Padahal, para pemimpin Arab Saudi selama ini menghindari penunjukan anggota kerajaan sebagai menteri energi guna mencegah "penumpukan kekuasaan" oleh keluarga mereka. Namun, tradisi tak berlaku lagi setelah akhir pekan lalu Raja Salman mencopot Khalid al-Falih dari posisi menteri energi, menggantinya dengan Pangeran Abdulaziz bin Salman.
Di Saudi, menteri energi yang mengurusi perminyakan dinilai sebagai pos paling strategis kedua setelah menteri pertahanan. Hal ini bisa terjadi karena ekonomi Saudi sangat bergantung pada komoditas tersebut. Seperti ditulis harian ini, Selasa (10/9/2019), sekitar 67 persen ekspor Saudi berasal dari sektor energi. Adapun ekspor minyak oleh Saudi merupakan yang terbesar di dunia, yakni 10 juta-12 juta barel per hari.
Beberapa analisis muncul terkait pergantian ini. Pertama, secara politik, penempatan Abdulaziz sebagai menteri energi bertujuan memperkuat kekuasaan keluarga Salman. Saudara Abdulaziz, Pangeran Mohammed bin Salman, merupakan Putra Mahkota dan selama ini de facto telah menjadi penguasa Saudi. Pangeran Mohammed menjabat pula sebagai menteri pertahanan, sementara adik kandungnya, Khalid bin Salman, menjadi wakil menteri pertahanan.

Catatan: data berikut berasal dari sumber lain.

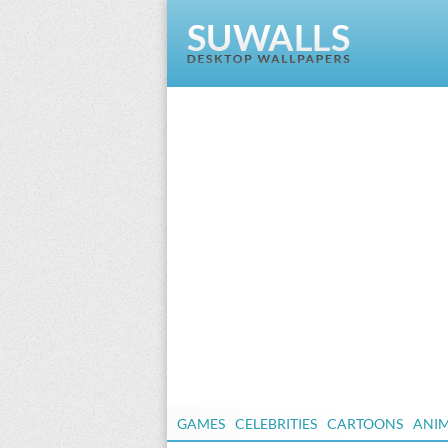
GAMES
CELEBRITIES
CARTOONS
ANI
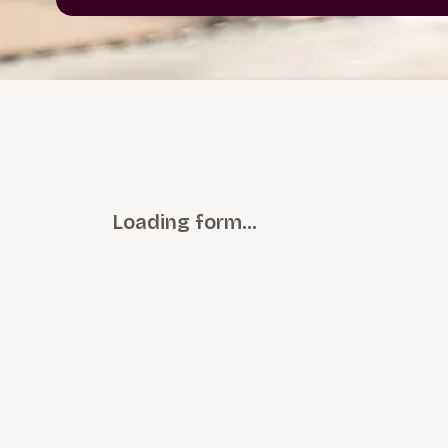
Loading form…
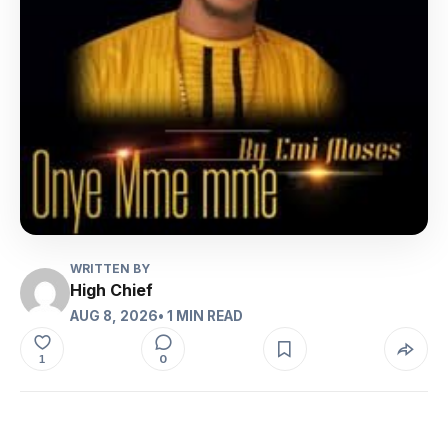
WRITTEN BY
High Chief
AUG 8, 2026
• 1 MIN READ
0
1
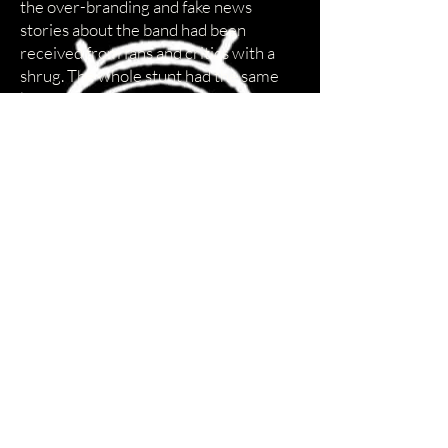
the over-branding and fake news
stories about the band had been
received from fans and critics with a
shrug. The whole stunt had the same
kind of reaction U2 had when they did
their PopMart tour announcement at a
K-Mart back in 1997. The gimmick
looked a little too familiar, even
derivative.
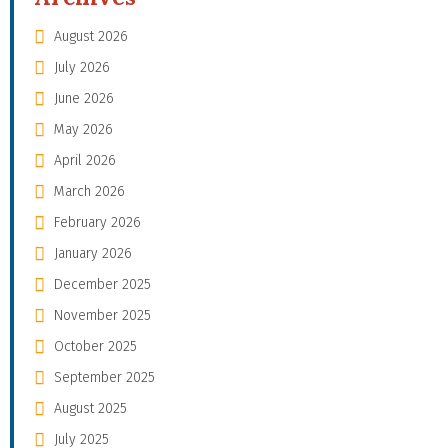
August 2026
July 2026
June 2026
May 2026
April 2026
March 2026
February 2026
January 2026
December 2025
November 2025
October 2025
September 2025
August 2025
July 2025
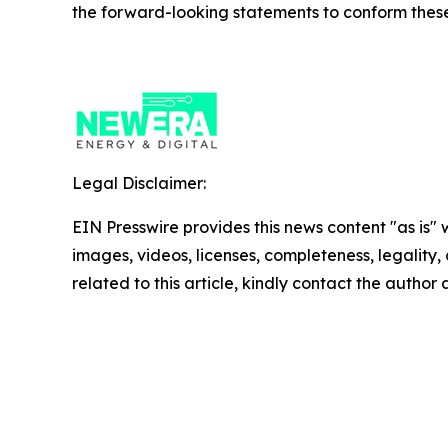
the forward-looking statements to conform these 
Legal Disclaimer:
EIN Presswire provides this news content "as is" 
images, videos, licenses, completeness, legality, o
related to this article, kindly contact the author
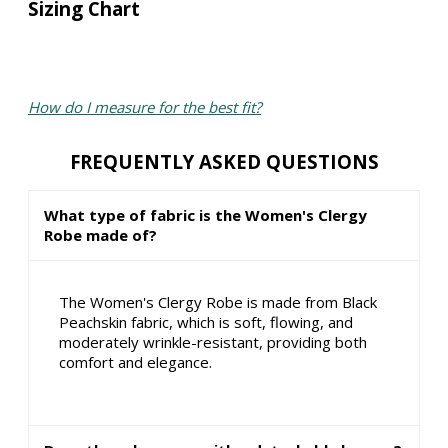
Sizing Chart
How do I measure for the best fit?
FREQUENTLY ASKED QUESTIONS
What type of fabric is the Women's Clergy
Robe made of?
The Women's Clergy Robe is made from Black
Peachskin fabric, which is soft, flowing, and
moderately wrinkle-resistant, providing both
comfort and elegance.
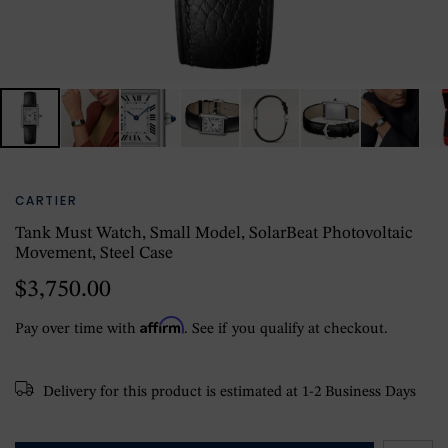
CARTIER
Tank Must Watch, Small Model, SolarBeat Photovoltaic
Movement, Steel Case
$3,750.00
Affirm
Pay over time with
. See if you qualify at checkout.
Delivery for this product is estimated at 1-2 Business Days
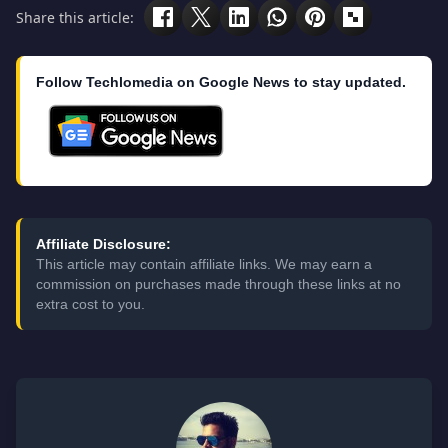
Share this article:
Follow Techlomedia on Google News to stay updated.
Affiliate Disclosure:
This article may contain affiliate links. We may earn a
commission on purchases made through these links at no
extra cost to you.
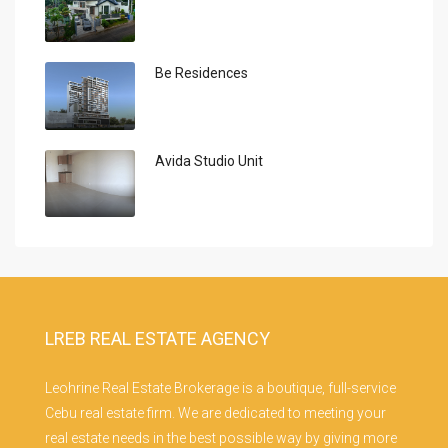
Be Residences
Avida Studio Unit
LREB REAL ESTATE AGENCY
Leohrine Real Estate Brokerage is a boutique, full-service
Cebu real estate firm. We are dedicated to meeting your
real estate needs in the best possible way by giving more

Analisis kedua, pencopotan Khalid al-Falih merupakan bagian dari upaya Pangeran Mohammed untuk memastikan rencana mengakhiri ketergantungan Saudi pada minyak bumi berjalan baik. Beberapa laporan menyebutkan, Khalid al-Falih tampak kurang mendukung rencana itu karena cenderung menunda penawaran saham perdana (IPO) Aramco, perusahaan minyak raksasa Saudi. Padahal, Pangeran Mohammed ingin segera mendapat dana segar IPO Aramco guna membiayai investasi di berbagai bidang yang mendukung diversifikasi sumber pendapatan negara.

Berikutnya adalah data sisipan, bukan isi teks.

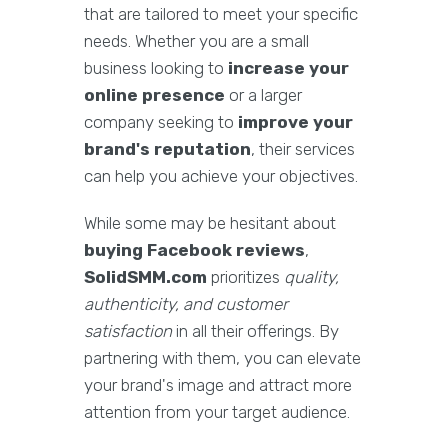
that are tailored to meet your specific
needs. Whether you are a small
business looking to
increase your
online presence
or a larger
company seeking to
improve your
brand's reputation
, their services
can help you achieve your objectives.
While some may be hesitant about
buying Facebook reviews
,
SolidSMM.com
prioritizes
quality,
authenticity, and customer
satisfaction
in all their offerings. By
partnering with them, you can elevate
your brand's image and attract more
attention from your target audience.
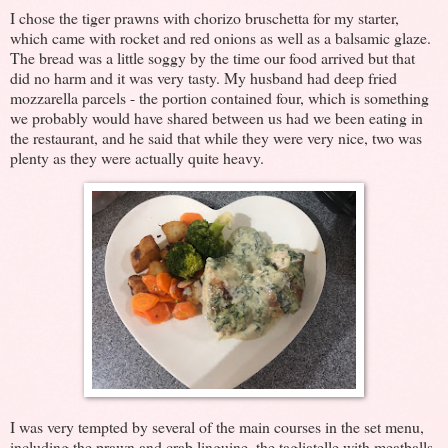
I chose the tiger prawns with chorizo bruschetta for my starter,
which came with rocket and red onions as well as a balsamic glaze.
The bread was a little soggy by the time our food arrived but that
did no harm and it was very tasty. My husband had deep fried
mozzarella parcels - the portion contained four, which is something
we probably would have shared between us had we been eating in
the restaurant, and he said that while they were very nice, two was
plenty as they were actually quite heavy.
I was very tempted by several of the main courses in the set menu,
including the prawn and crab linguine, the tagliatelle with meatballs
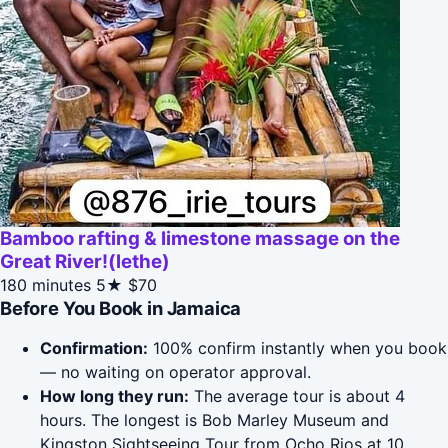
Bamboo rafting & limestone massage on the
Great River!(lethe)
180 minutes
5★
$70
Before You Book in Jamaica
Confirmation:
100% confirm instantly when you book
— no waiting on operator approval.
How long they run:
The average tour is about 4
hours. The longest is Bob Marley Museum and
Kingston Sightseeing Tour from Ocho Rios at 10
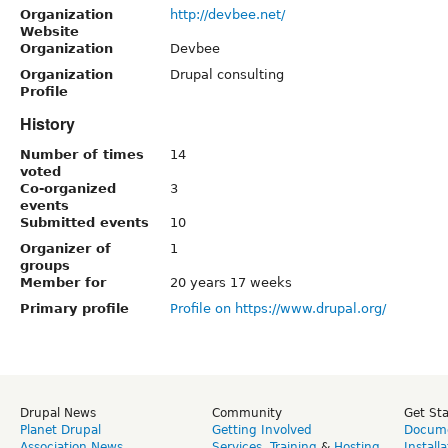
Organization
http://devbee.net/
Website
Organization
Devbee
Organization
Drupal consulting
Profile
History
Number of times
14
voted
Co-organized
3
events
Submitted events
10
Organizer of
1
groups
Member for
20 years 17 weeks
Primary profile
Profile on https://www.drupal.org/
Drupal News
Community
Get St
Planet Drupal
Getting Involved
Docume
Association News
Services
,
Training
&
Hosting
Install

Sejumlah langkah telah dilakukan Pangeran Mohammed untuk membuat ekonomi Saudi lebih dinamis dan ketergantungannya pada minyak berkurang. Langkah itu antara lain mendorong perempuan untuk bekerja dan memajukan industri hiburan maupun pariwisata.
Kini, setelah ditunjuk sebagai menteri energi, selain mempersiapkan IPO Aramco, Abdulaziz bertugas memimpin OPEC dan sekutunya, Rusia, dalam menahan produksi minyak guna mendorong harganya meninggalkan kisaran 60-an dollar AS per barel. Saudi selama ini terpukul dengan penurunan harga minyak. Negara itu memerlukan harga minyak 80-85 dollar AS per barel agar anggarannya lebih sehat.